-- To do --
Skip the pictures. Give all the data again exactly.

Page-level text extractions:
━━━━━━━━━━━━━━━━━━━━━━━━━━━━━━
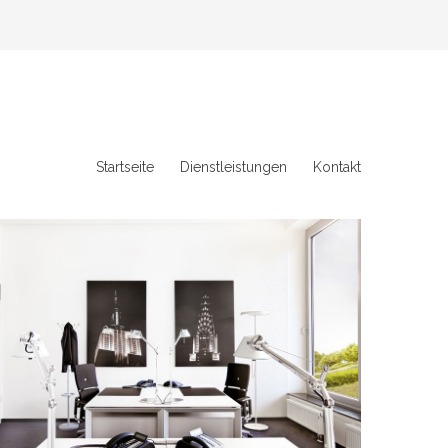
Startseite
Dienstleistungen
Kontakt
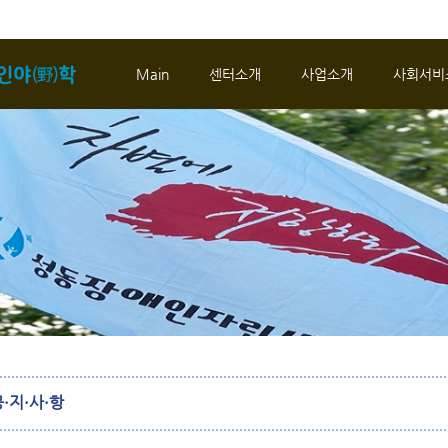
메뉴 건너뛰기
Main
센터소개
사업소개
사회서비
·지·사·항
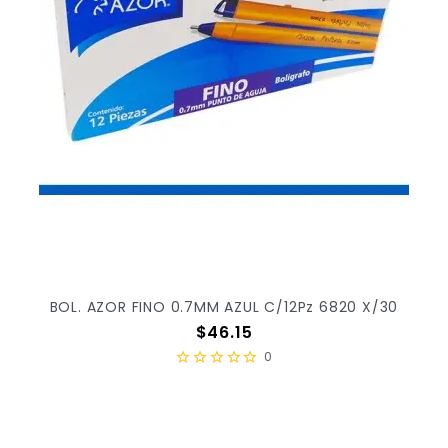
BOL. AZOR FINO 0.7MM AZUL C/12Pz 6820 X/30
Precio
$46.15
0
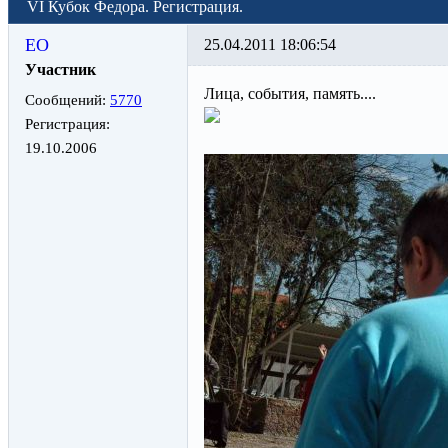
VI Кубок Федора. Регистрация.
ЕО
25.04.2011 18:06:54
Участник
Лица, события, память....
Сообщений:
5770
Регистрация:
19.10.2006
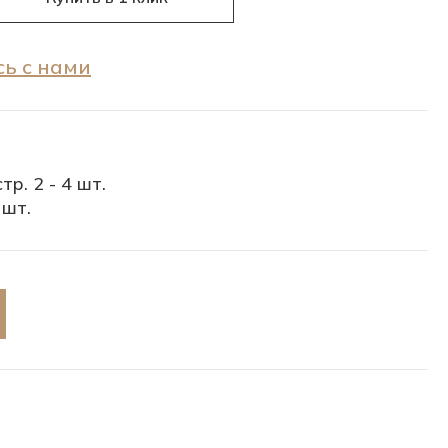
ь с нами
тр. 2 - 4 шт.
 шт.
━━━━━━━━━━━━━━━━━━━━━━━━━━━━━━
-- Solution for this problem --
Startseite
Dienstleistungen
Kontakt
메뉴 건너뛰기
Main
센터소개
사업소개
사회서비
·지·사·항
BOL. AZOR FINO 0.7MM AZUL C/12Pz 6820 X/30
Precio
$46.15
0
VI Кубок Федора. Регистрация.
ЕО
25.04.2011 18:06:54
Участник
Лица, события, память....
Сообщений:
5770
Регистрация:
19.10.2006
ь с нами
тр. 2 - 4 шт.
 шт.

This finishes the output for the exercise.